I think there is an underlying life-safety assumption that differentiates E occupancy education vs. religious instruction.  With the E occupancy, the kids are separated from their parents - - they're dropped off to school for the day.  With Sunday School, the parents are usually also proximate, on the same church campus, and able to assist the children in event of emergency.


----------



## RLM-Architect (Dec 9, 2009)

Re: Occupancy Question: Classrooms for Church under IBC 2006

atomahutna

I disagree with both you and mtlog on this.

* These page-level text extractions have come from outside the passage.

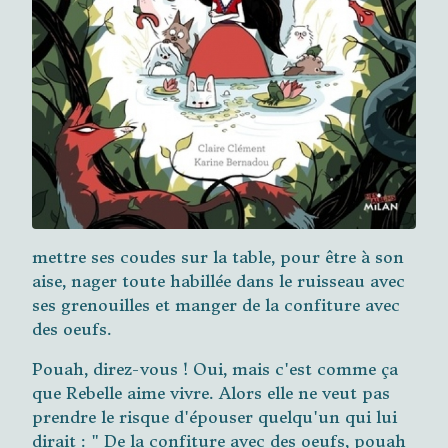
mettre ses coudes sur la table, pour être à son
aise, nager toute habillée dans le ruisseau avec
ses grenouilles et manger de la confiture avec
des oeufs.
Pouah, direz-vous ! Oui, mais c'est comme ça
que Rebelle aime vivre. Alors elle ne veut pas
prendre le risque d'épouser quelqu'un qui lui
dirait : " De la confiture avec des oeufs, pouah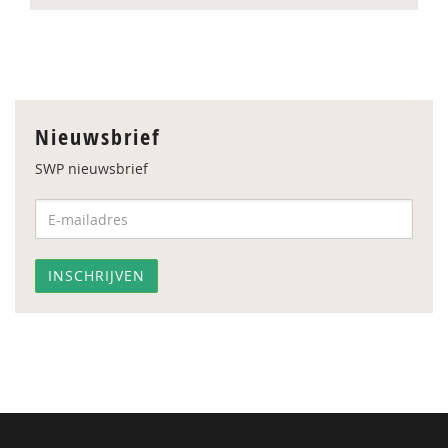
Nieuwsbrief
SWP nieuwsbrief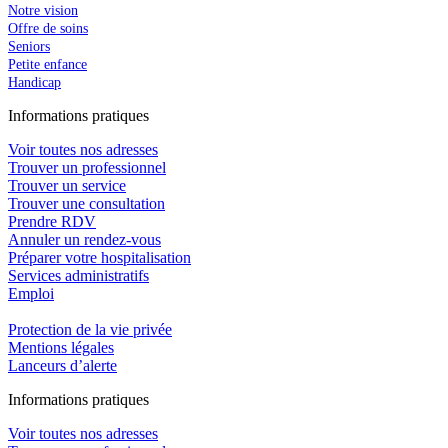
Notre vision
Offre de soins
Seniors
Petite enfance
Handicap
In
f
ormations pra
t
iques
Voir toutes nos adresses
Trouver un professionnel
Trouver un service
Trouver une consultation
Prendre RDV
Annuler un rendez-vous
Préparer votre hospitalisation
Services administratifs
Emploi​
Protection de la vie privée
Mentions légales
Lanceurs d’alerte
In
f
ormations pra
t
iques
Voir toutes nos adresses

I point you to Section 304.

I will use "Training and skill development not within a school or academic program" noted in the list for Business occupancy.  Also, Sunday School is for adults too.  (I need it more than others)

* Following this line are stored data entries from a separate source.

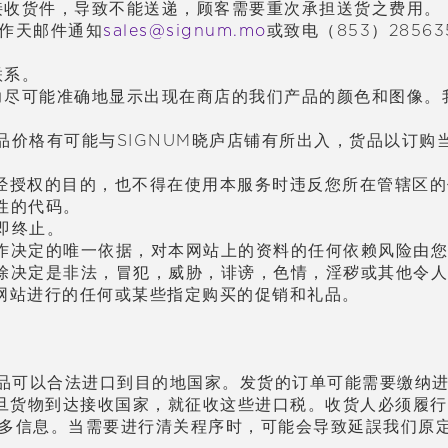
接收
货
件，
导
致不能送
递
，
顾
客需要重次承担送
货
之
费
用。
作天
邮
件通知
sales@signum.mo
或致
电
（853）2856
联
系。
力尽可能准确地
显
示出
现
在商店的我
们产
品的
颜
色和
图
像。
品价格有可能与SIGNUM晓庐店
铺
有所出入，
货
品以
订购
经
授
权
的目的，也不得在使用本服
务时违
反您所在管
辖
区的
性的代
码
。
即
终
止。
作决定的唯一依据，
对
本网站上的
资
料的任何依
赖风险
由您
除决定是非法，冒犯，威
胁
，
诽谤
，色情，淫
秽
或其他令人
网站
进
行的任何或某些指定
购买
的促
销
和礼品。
保产品可以合法进口到目的地国家。发货的订单可能需要缴
货物到达接收国家，就征收这些进口税。收货人必须履行清关
更多信息。当需要进行清关程序时，可能会导致延誤我们原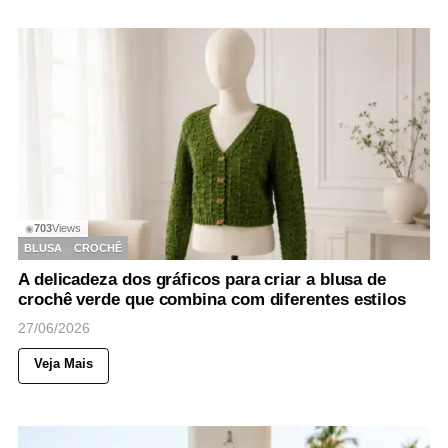
703
Views
◉
BLUSA
CROCHÊ
A delicadeza dos gráficos para criar a blusa de
crochê verde que combina com diferentes estilos
27/06/2026
Veja Mais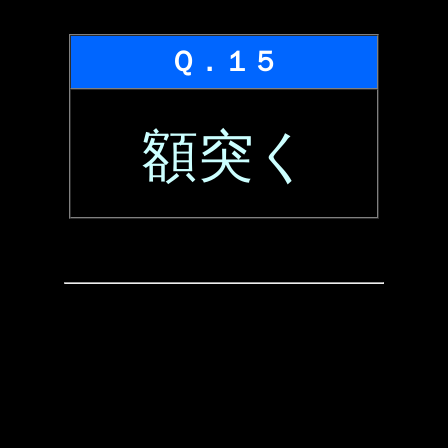
Ｑ．１５
額突く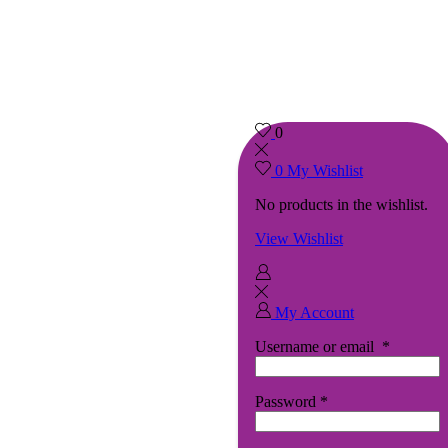
0
0
My Wishlist
No products in the wishlist.
View Wishlist
My Account
Username or email
*
Password
*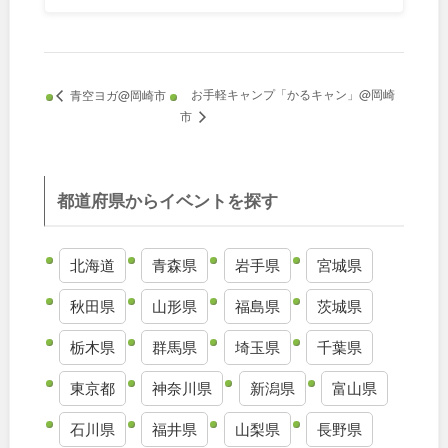
和歌山
お手軽キャンプ「かるキャン」@岡崎
青空ヨガ@岡崎市
中国・四国
市
鳥取
島根
都道府県からイベントを探す
岡山
広島
北海道
青森県
岩手県
宮城県
山口
徳島
秋田県
山形県
福島県
茨城県
香川
愛媛
栃木県
群馬県
埼玉県
千葉県
東京都
神奈川県
新潟県
富山県
高知
石川県
福井県
山梨県
長野県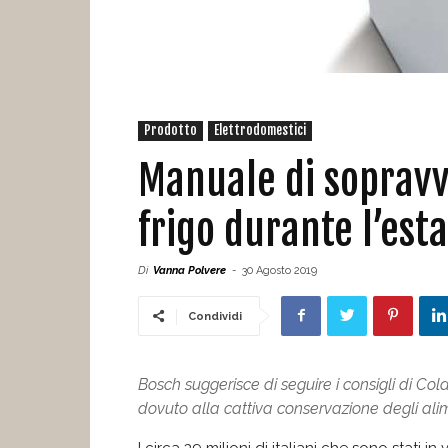
Prodotto
Elettrodomestici
Manuale di sopravviv
frigo durante l’est
Di
Vanna Polvere
-
30 Agosto 2019
Condividi
Bosch suggerisce di seguire i consigli di Coldi
dovuto alla cattiva conservazione degli alim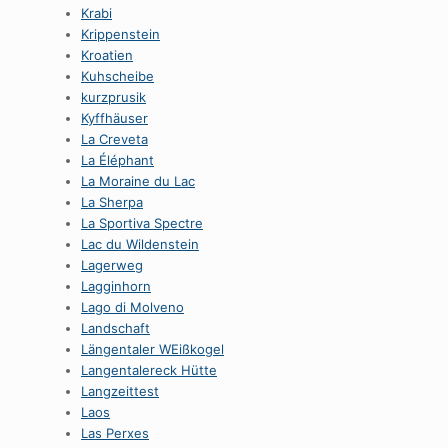
Krabi
Krippenstein
Kroatien
Kuhscheibe
kurzprusik
Kyffhäuser
La Creveta
La Éléphant
La Moraine du Lac
La Sherpa
La Sportiva Spectre
Lac du Wildenstein
Lagerweg
Lagginhorn
Lago di Molveno
Landschaft
Längentaler WEißkogel
Langentalereck Hütte
Langzeittest
Laos
Las Perxes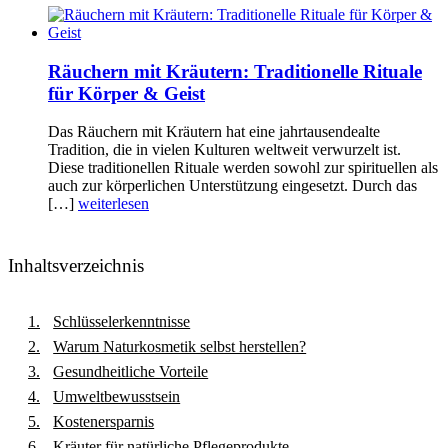
Räuchern mit Kräutern: Traditionelle Rituale
für Körper & Geist
Das Räuchern mit Kräutern hat eine jahrtausendealte
Tradition, die in vielen Kulturen weltweit verwurzelt ist.
Diese traditionellen Rituale werden sowohl zur spirituellen als
auch zur körperlichen Unterstützung eingesetzt. Durch das
[…]
weiterlesen
Inhaltsverzeichnis
Schlüsselerkenntnisse
Warum Naturkosmetik selbst herstellen?
Gesundheitliche Vorteile
Umweltbewusstsein
Kostenersparnis
Kräuter für natürliche Pflegeprodukte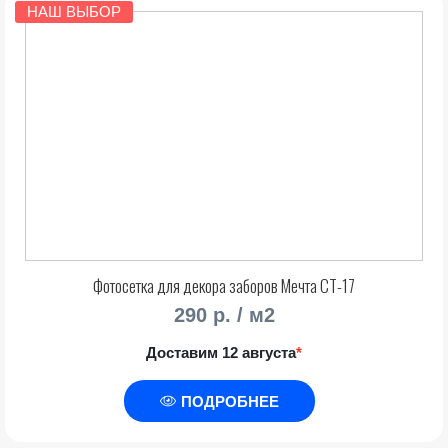
НАШ ВЫБОР
Фотосетка для декора заборов Мечта СТ-17
290 р. / м2
Доставим 12 августа
*
ПОДРОБНЕЕ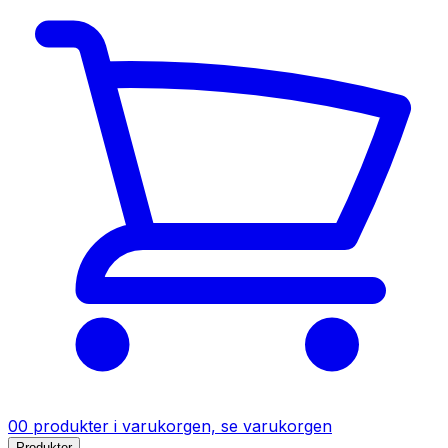
0
0
produkter
i varukorgen, se varukorgen
Produkter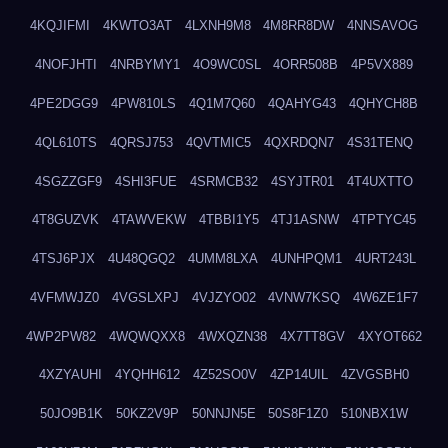
4KQJIFMI
4KWTO3AT
4LXNH9M8
4M8RR8DW
4NNSAVOG
4NOFJHTI
4NRBYMY1
4O9WC0SL
4ORR508B
4P5VX889
4PE2DGG9
4PW810LS
4Q1M7Q60
4QAHYG43
4QHYCH8B
4QL610TS
4QRSJ753
4QVTMIC5
4QXRDQN7
4S31TENQ
4SGZZGF9
4SHI3FUE
4SRMCB32
4SYJTR01
4T4UXTTO
4T8GUZVK
4TAWVEKW
4TBBI1Y5
4TJ1ASNW
4TPTYC45
4TSJ6PJX
4U48QGQ2
4UMM8LXA
4UNHPQM1
4URT243L
4VFMWJZ0
4VGSLXPJ
4VJZYO02
4VNW7KSQ
4W6ZE1F7
4WP2PW82
4WQWQXX8
4WXQZN38
4X7TT8GV
4XYOT662
4XZYAUHI
4YQHH612
4Z52SO0V
4ZP14UIL
4ZVGSBH0
50JO9B1K
50KZ2V9P
50NNJN5E
50S8F1Z0
510NBX1W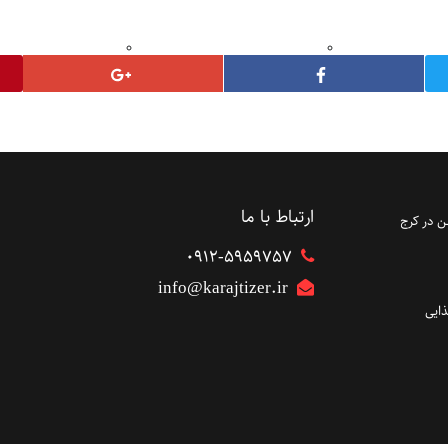
ارتباط با ما
 در کرج
۰۹۱۲-5959757
info@karajtizer.ir
ایی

While the discussion is not specifically regarding the NFPA 101, that Code also uses the Business occupancy for Sunday school buildings.

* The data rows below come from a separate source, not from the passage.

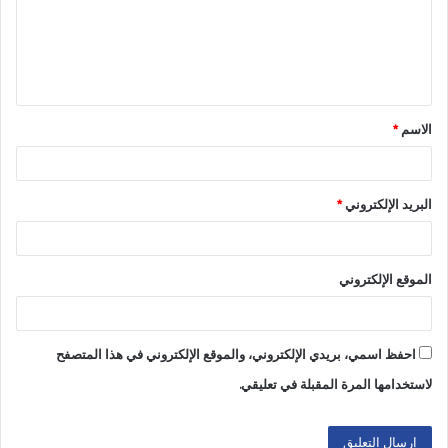
الاسم
*
البريد الإلكتروني
*
الموقع الإلكتروني
احفظ اسمي، بريدي الإلكتروني، والموقع الإلكتروني في هذا المتصفح
لاستخدامها المرة المقبلة في تعليقي.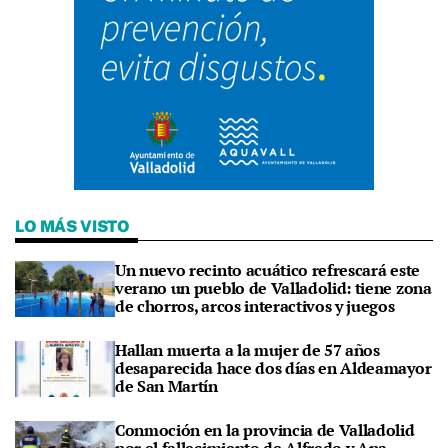
LO MÁS VISTO
Un nuevo recinto acuático refrescará este
verano un pueblo de Valladolid: tiene zona
de chorros, arcos interactivos y juegos
Hallan muerta a la mujer de 57 años
desaparecida hace dos días en Aldeamayor
de San Martín
Conmoción en la provincia de Valladolid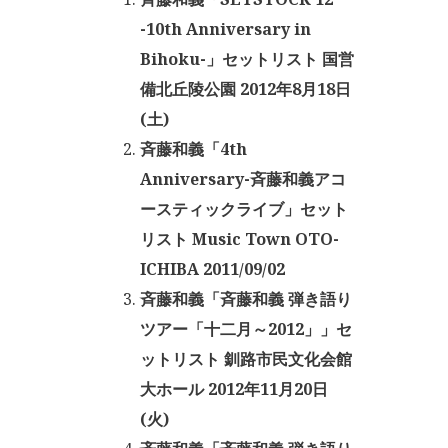
-10th Anniversary in
Bihoku-」セットリスト 国営
備北丘陵公園 2012年8月18日
(土)
斉藤和義「4th
Anniversary-斉藤和義アコ
ースティックライブ」セット
リスト Music Town OTO-
ICHIBA 2011/09/02
斉藤和義「斉藤和義 弾き語り
ツアー「十二月～2012」」セ
ットリスト 釧路市民文化会館
大ホール 2012年11月20日
(火)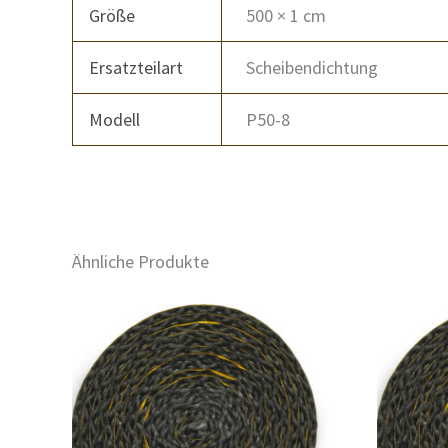
Größe
500 × 1 cm
Ersatzteilart
Scheibendichtung
Modell
P50-8
Ähnliche Produkte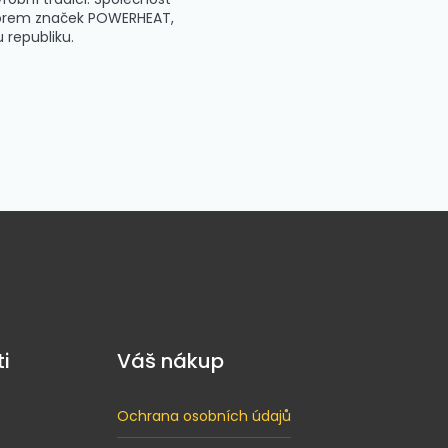
utorem značek POWERHEAT,
republiku.
i
Váš nákup
Ochrana osobních údajů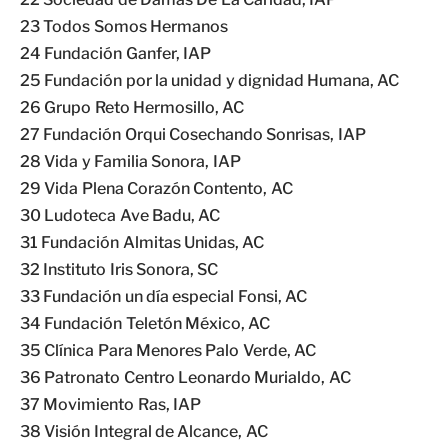
23 Todos Somos Hermanos
24 Fundación Ganfer, IAP
25 Fundación por la unidad y dignidad Humana, AC
26 Grupo Reto Hermosillo, AC
27 Fundación Orqui Cosechando Sonrisas, IAP
28 Vida y Familia Sonora, IAP
29 Vida Plena Corazón Contento, AC
30 Ludoteca Ave Badu, AC
31 Fundación Almitas Unidas, AC
32 Instituto Iris Sonora, SC
33 Fundación un día especial Fonsi, AC
34 Fundación Teletón México, AC
35 Clínica Para Menores Palo Verde, AC
36 Patronato Centro Leonardo Murialdo, AC
37 Movimiento Ras, IAP
38 Visión Integral de Alcance, AC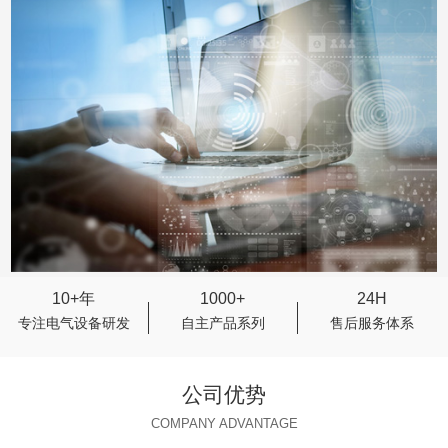
10+年
1000+
24H
专注电气设备研发
自主产品系列
售后服务体系
公司优势
COMPANY ADVANTAGE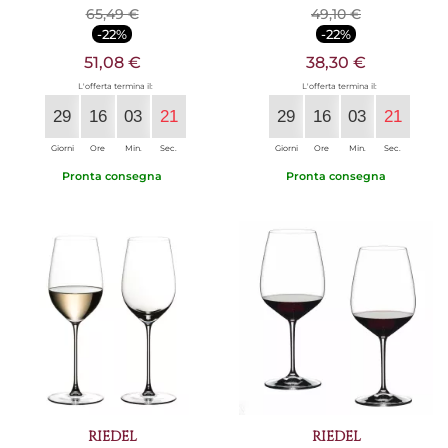
65,49 €
49,10 €
-22%
-22%
51,08 €
38,30 €
L'offerta termina il:
L'offerta termina il:
29
16
03
20
29
16
03
20
Giorni
Ore
Min.
Sec.
Giorni
Ore
Min.
Sec.
Pronta consegna
Pronta consegna
RIEDEL
RIEDEL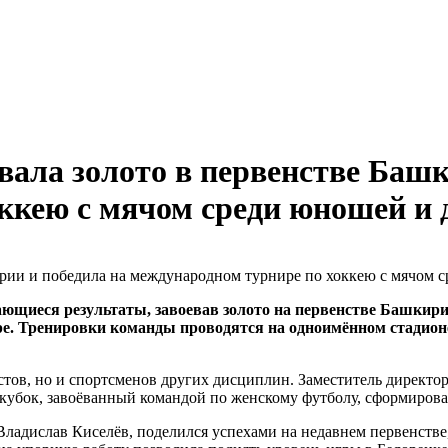
вала золото в первенстве Башк
кею с мячом среди юношей и д
щиеся результаты, завоевав золото на первенстве Башкирии
ре. Тренировки команды проводятся на одноимённом стадион
еистов, но и спортсменов других дисциплин. Заместитель дирек
 кубок, завоёванный командой по женскому футболу, сформиров
Владислав Киселёв, поделился успехами на недавнем первенстве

I grant that if there are any single spaces in that building with an occupant load of 50 or more, then a mixed occupancy of Groups A and B are present but I would not treat the building as all Assembly for purposes of sprinkler and fire alarm unless the occupant load exceeds 300 or if the building were not separated from the sanctuary building.

Your thoughts?


----------



## mtlogcabin (Dec 9, 2009)

Re: Occupancy Question: Classrooms for Church under IBC 2006

RLM

In order to use a "B" occupancy the classrooms would have to be restricted to adults only and Sunday School in a church normally means all ages. It can be done but in all praticallity an "E" is the proper classification for a 10,000 sq ft sunday school classroom addition.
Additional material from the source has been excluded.